David Warner top-edged a pull for six over third man. McCullum edged over slip for four. Short boundaries and high run rates were the talk of the day. Then very quickly they weren’t. I was idly writing a note about how rude it was for Aaron Finch to hang on the back foot and drive a good-length ball on the up for six, when he tried it twice in a row and had his stumps destroyed. Third over. In the fourth over of the reply, Guptill failed to clear mid-off.
Runs kept coming. If I told you about Southee’s second-over peach to Finch, you would deem his opening figures inscrutable as Sumerian hieroglyphs: three overs, no maidens, one wicket for 32. Johnson, meanwhile, the Terror of England, spent several minutes setting up a leg-side field, then blasted a short ball at 150km an hour into McCullum’s elbow, raising a lump like a fat hamburger patty. Some minutes later McCullum had 50 from 21 balls, and Johnson’s four opening overs had gone for 52.
It was Bizarro Cricket, then it all fell apart. Australia 80 for one, New Zealand 78 for one, from which point neither doubled their score. Praise goes to the bowlers: Trent Boult’s five for 27 and Mitchell Starc’s six for 28 are hard to ignore. But there was a madness to the game that made those hauls possible, the wild-eyed approach of men too long in the desert who fancy they smell moisture.
Perhaps the Australians were seduced by the talk of short boundaries, with the pheromones from AB de Villiers’ demolition of West Indies drifting across the Tasman to rouse passions of attack. By press accounts the visiting side had spent their practice sessions driving balls into the stands, imperilling local pedestrians.
Finch was in that mode. Shane Watson has been caught at deep midwicket often of late, his shot usually travelling well in front of square and finding the lone fieldsman that sides routinely place for him.
Glenn Maxwell, Mitchell Marsh, Michael Clarke and Johnson were all out trying to force the ball away rather than playing straight and getting in. Seven wickets had fallen within 20 overs, it’s not like there was a shortage of time, yet they were caught at cover or bowled off the inside edge, so strong was their itch to move.
Chasing a small total gives the same feeling.

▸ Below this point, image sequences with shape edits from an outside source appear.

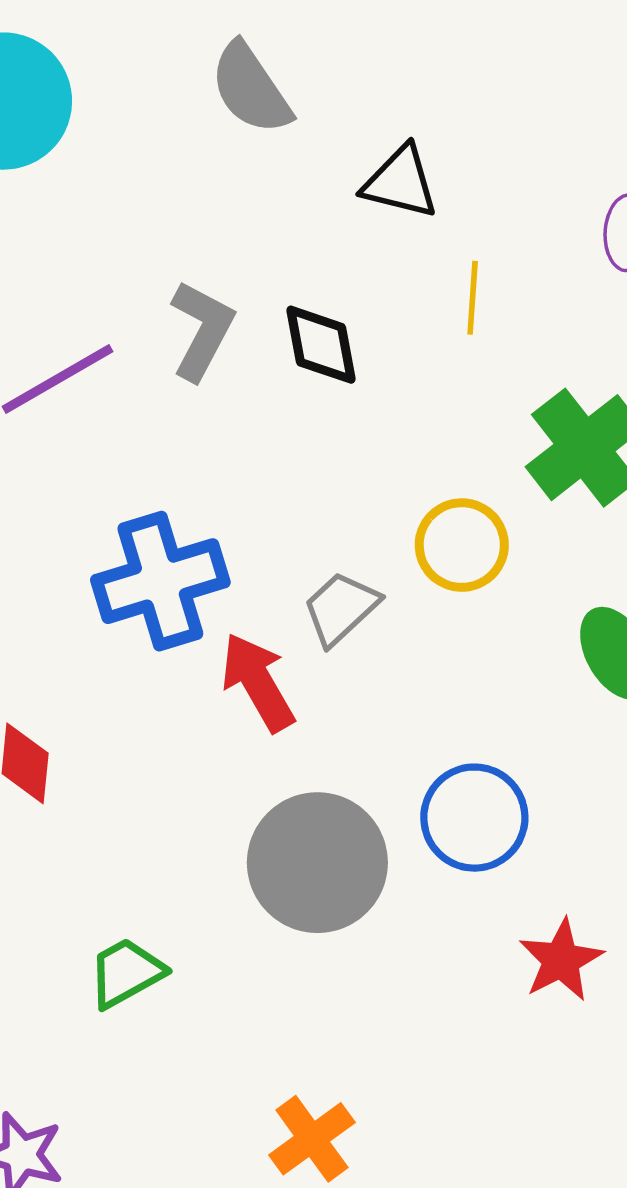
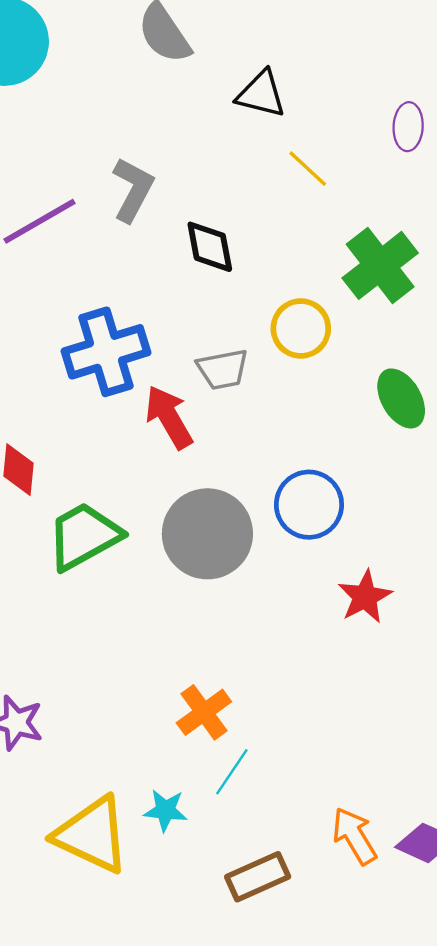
yellow line: (473, 298) -> (308, 169), turned -51
black diamond: (321, 345) -> (210, 247), moved
gray trapezoid: (341, 608) -> (223, 369), turned -148
green trapezoid: (126, 973) -> (84, 536), moved, size x1.5

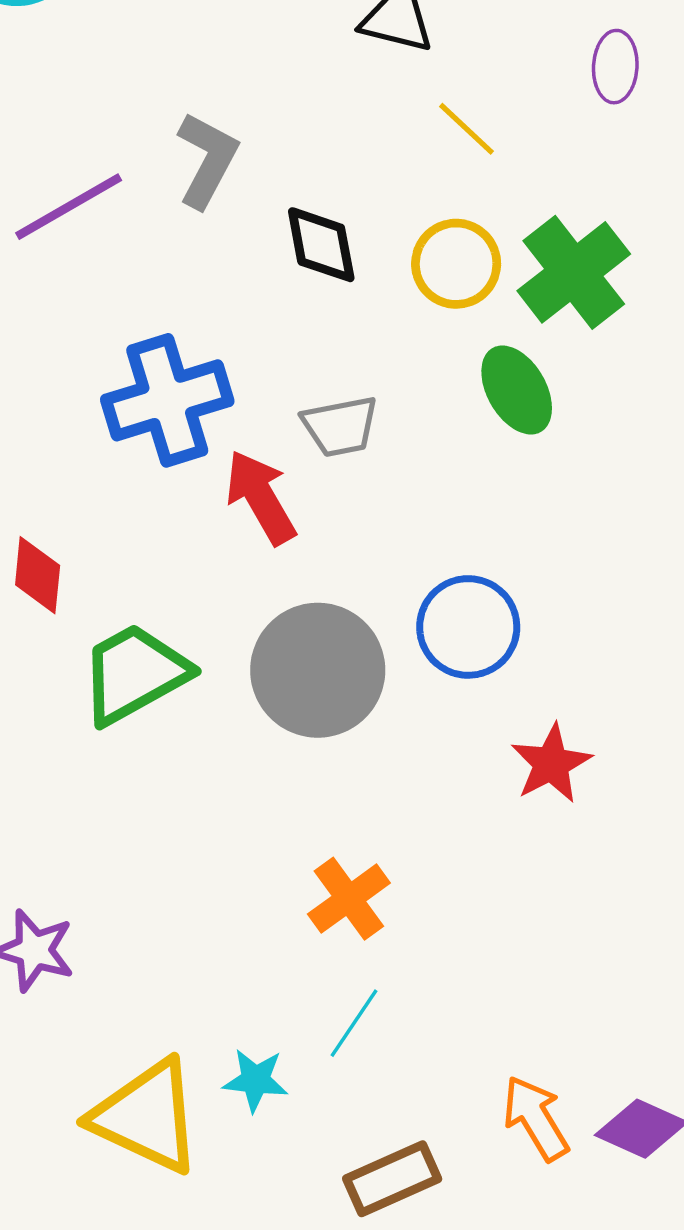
yellow circle: (301, 328) -> (456, 264), moved
green ellipse: (401, 398) -> (517, 390), moved
orange cross: (204, 712) -> (349, 899), moved

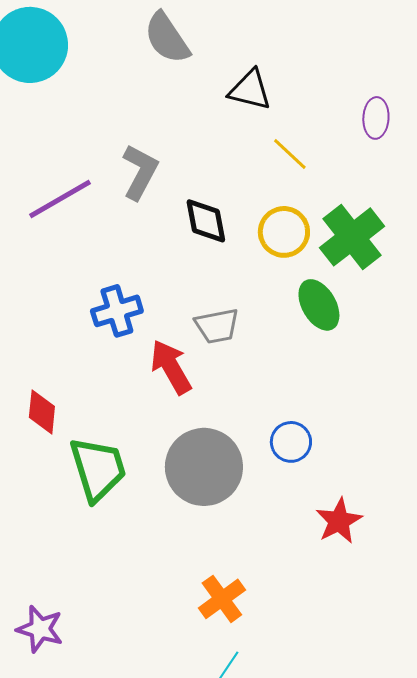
blue cross: (167, 400) -> (117, 311), size x0.7
blue circle: (468, 627) -> (291, 442), size x0.7
green trapezoid: (134, 674) -> (98, 469), turned 102

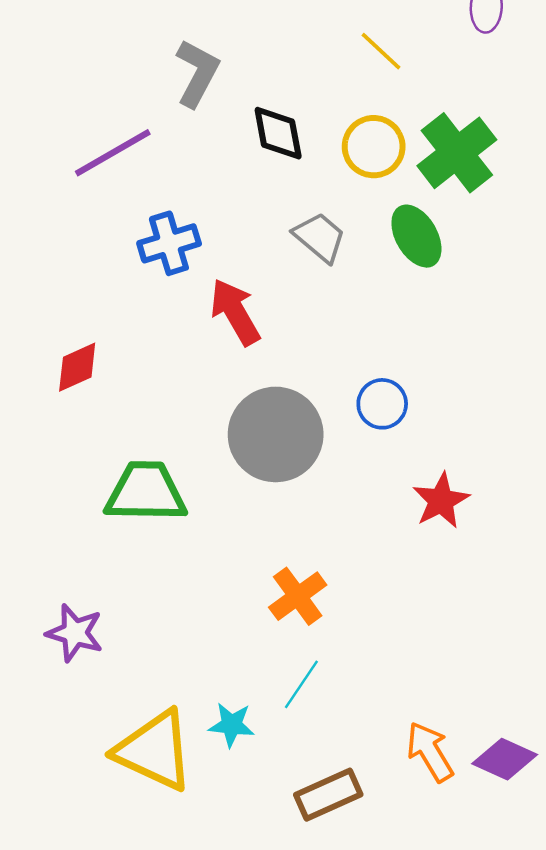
purple line: (60, 199) -> (113, 153), moved
gray trapezoid: (217, 326) -> (320, 237), moved, turned -129
red diamond: (42, 412) -> (77, 367), turned 60
green trapezoid: (98, 469) -> (146, 492), moved, turned -72

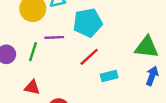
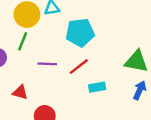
purple line: (54, 37) -> (47, 64), moved
green line: (33, 52) -> (23, 41), moved

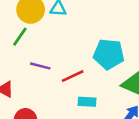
cyan pentagon: (80, 33) -> (109, 54), moved

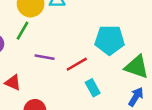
cyan rectangle: (87, 102) -> (93, 88), turned 63

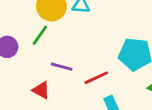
red triangle: (13, 83) -> (41, 90), moved

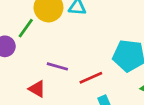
green line: (40, 35) -> (26, 28), moved

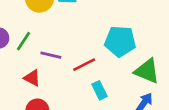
green line: (26, 28) -> (23, 41), moved

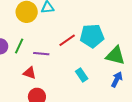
red line: (84, 65) -> (67, 40), moved

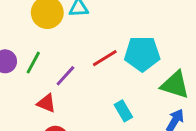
purple line: (41, 54) -> (65, 76), turned -56

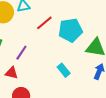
red line: (105, 58) -> (44, 23), moved

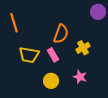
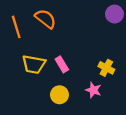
orange semicircle: (61, 34) -> (45, 19), moved, turned -72
yellow cross: (83, 48) -> (106, 68), moved, turned -32

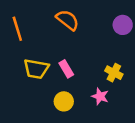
purple circle: (114, 14) -> (123, 25), moved
orange semicircle: (45, 19) -> (68, 20), moved

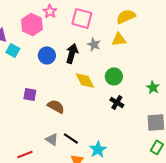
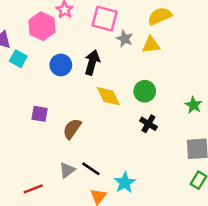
gray star: (94, 44) -> (125, 39), moved
brown semicircle: (56, 106) -> (72, 129), turned -84
gray triangle: (52, 139) -> (67, 170), turned 48

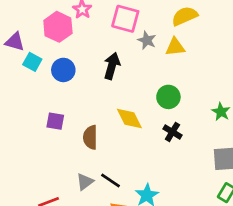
blue circle: (61, 65) -> (63, 70), moved
yellow diamond: (108, 96) -> (129, 118), moved
brown semicircle: (72, 129) -> (90, 137), turned -35

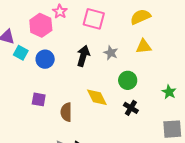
gray star: (147, 40) -> (111, 53), moved
yellow triangle: (175, 47) -> (144, 46), moved

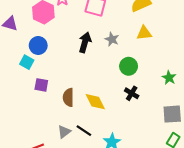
cyan square: (21, 53) -> (27, 62), moved
blue circle: (45, 59) -> (38, 46), moved
yellow diamond: (97, 97) -> (95, 102), moved

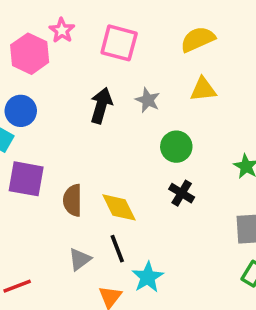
purple square: (41, 85) -> (26, 179), size x1.5
black line: (84, 131) -> (117, 249), moved, turned 35
gray triangle: (64, 132) -> (80, 259), moved

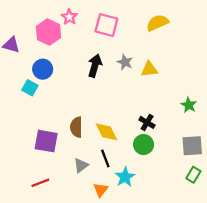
yellow triangle: (203, 89) -> (149, 69), moved
green circle: (176, 147) -> (144, 145), moved
purple square: (26, 179) -> (46, 141), moved

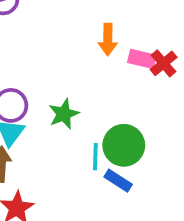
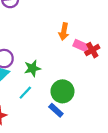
cyan line: (95, 157) -> (25, 93), moved, turned 32

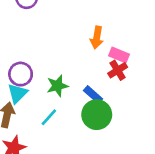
red cross: (92, 50) -> (118, 70), moved
blue rectangle: (56, 110) -> (93, 95), moved

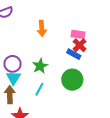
orange arrow: (97, 38) -> (42, 28), moved
blue rectangle: (93, 95) -> (74, 54), moved

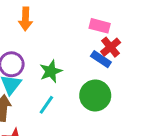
orange arrow: (42, 28) -> (25, 19), moved
pink rectangle: (78, 34) -> (100, 26), moved

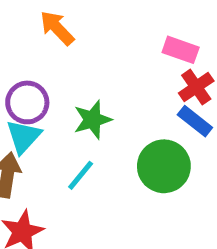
orange arrow: (25, 19) -> (57, 28), turned 130
blue rectangle: (101, 59) -> (195, 121), moved

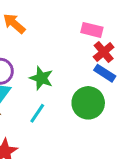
green star: (92, 120) -> (41, 78), turned -30

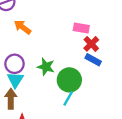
green circle: (88, 103) -> (69, 80), moved
cyan line: (37, 113) -> (68, 98), moved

An aggressive 30 can knock off a fifth of the required runs and set the momentum. Going slow has its risks should wickets fall. Being 120 for four after 15 overs is better than 50 for none. New Zealand took the former approach, and so returned memories of their Scotland game: seven down chasing 142.
Against Australia they managed 145 for seven, but still needed seven further runs to win. Even as Starc bowled vicious swinging yorkers, black-shirted tailenders tried to drive them and score. Two more sets of stumps were broken in that interim. Great tension fell over the ground, the sound of the jubilant and confident when those feelings have suddenly been removed, the vacuum that comes when facing the prospect of the fall. In the Rugby World Cup final of 2011, the same stadium fell to the same hush in the second half, as the French surged to within a point of the All Blacks. Defeat from a position of surety is by far the most undignified.
In the end, that indignity was spared. Starc, the destroyer who had nearly brought Australia the least likely of wins, still had an over unused. He was rested from the end of the 13th, when he’d had New Zealand 90 for four, until the start of the 19th, by which time they’d added 39. He knocked over three more and took it to the last pair, but it wasn’t enough. The Eden Park crowd breathed in relief at an escape that half an hour previously they would not have considered requiring.